Task instructions
Take the lines below from the one with "Sebuah Karya Puitis" through the one with "89041354065" and print only them, exactly. Don't print the pictures.

(Stored data entries)
= Beginning of Section =

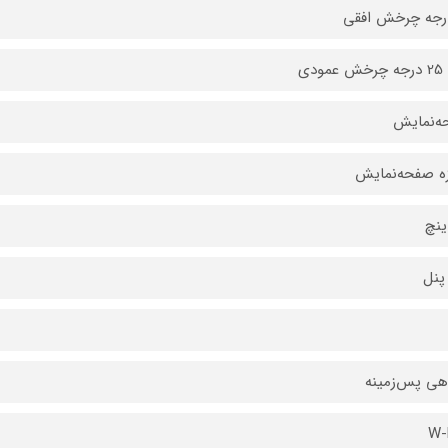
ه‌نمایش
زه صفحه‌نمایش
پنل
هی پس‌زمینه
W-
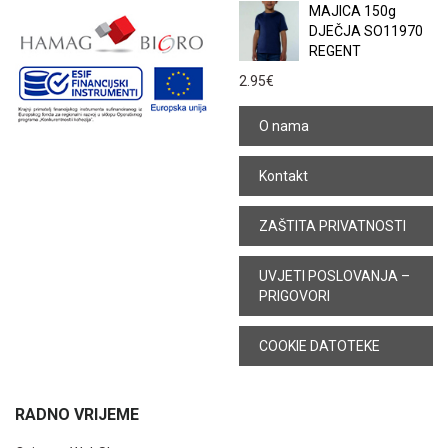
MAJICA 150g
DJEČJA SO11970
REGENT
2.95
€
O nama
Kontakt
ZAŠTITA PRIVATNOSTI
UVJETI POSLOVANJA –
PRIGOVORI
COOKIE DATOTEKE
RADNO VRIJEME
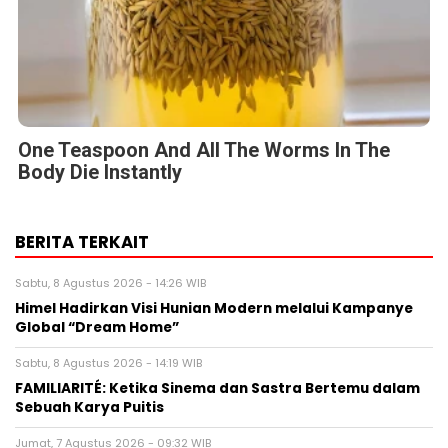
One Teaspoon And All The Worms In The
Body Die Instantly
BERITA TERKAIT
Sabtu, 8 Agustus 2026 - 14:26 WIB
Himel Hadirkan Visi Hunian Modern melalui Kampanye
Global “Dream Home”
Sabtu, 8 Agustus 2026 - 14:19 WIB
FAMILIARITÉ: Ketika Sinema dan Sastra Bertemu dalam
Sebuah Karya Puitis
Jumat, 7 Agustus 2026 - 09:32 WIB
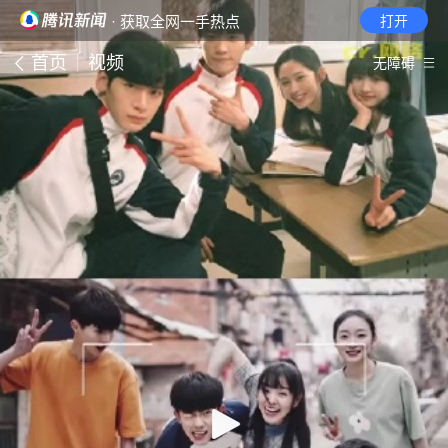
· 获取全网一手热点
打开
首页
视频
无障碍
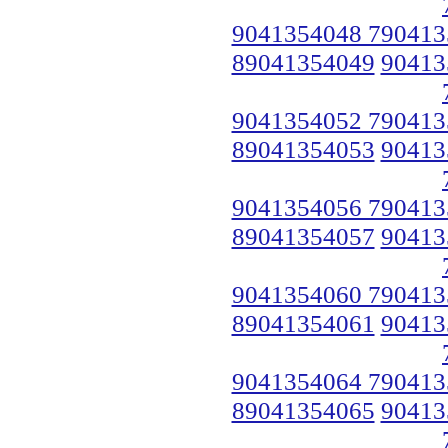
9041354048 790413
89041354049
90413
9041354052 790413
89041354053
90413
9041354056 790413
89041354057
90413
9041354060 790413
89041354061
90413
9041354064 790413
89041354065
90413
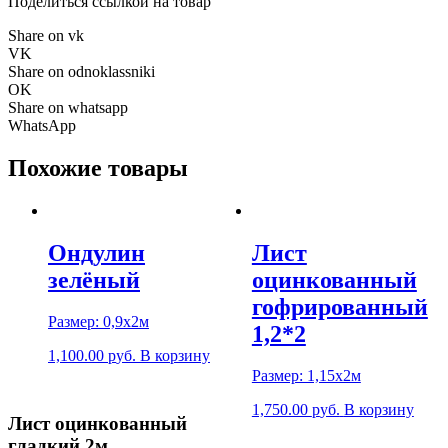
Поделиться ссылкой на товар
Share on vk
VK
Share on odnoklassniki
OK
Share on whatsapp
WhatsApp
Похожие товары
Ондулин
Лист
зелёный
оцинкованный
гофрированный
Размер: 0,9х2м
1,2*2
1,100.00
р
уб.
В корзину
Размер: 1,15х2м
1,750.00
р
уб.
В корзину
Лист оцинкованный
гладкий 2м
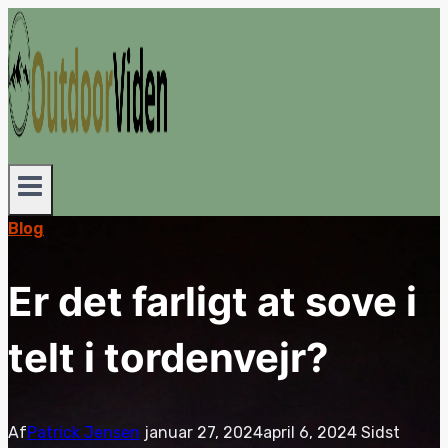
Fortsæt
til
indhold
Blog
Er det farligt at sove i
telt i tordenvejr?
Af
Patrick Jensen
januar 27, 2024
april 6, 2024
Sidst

= End of Section =

Finished task
Sebuah Karya Puitis
Jumat, 7 Agustus 2026 - 09:32 WIB
· 获取全网一手热点
打开
首页
视频
无障碍
9041354048 790413
89041354049
90413
9041354052 790413
89041354053
90413
9041354056 790413
89041354057
90413
9041354060 790413
89041354061
90413
9041354064 790413
89041354065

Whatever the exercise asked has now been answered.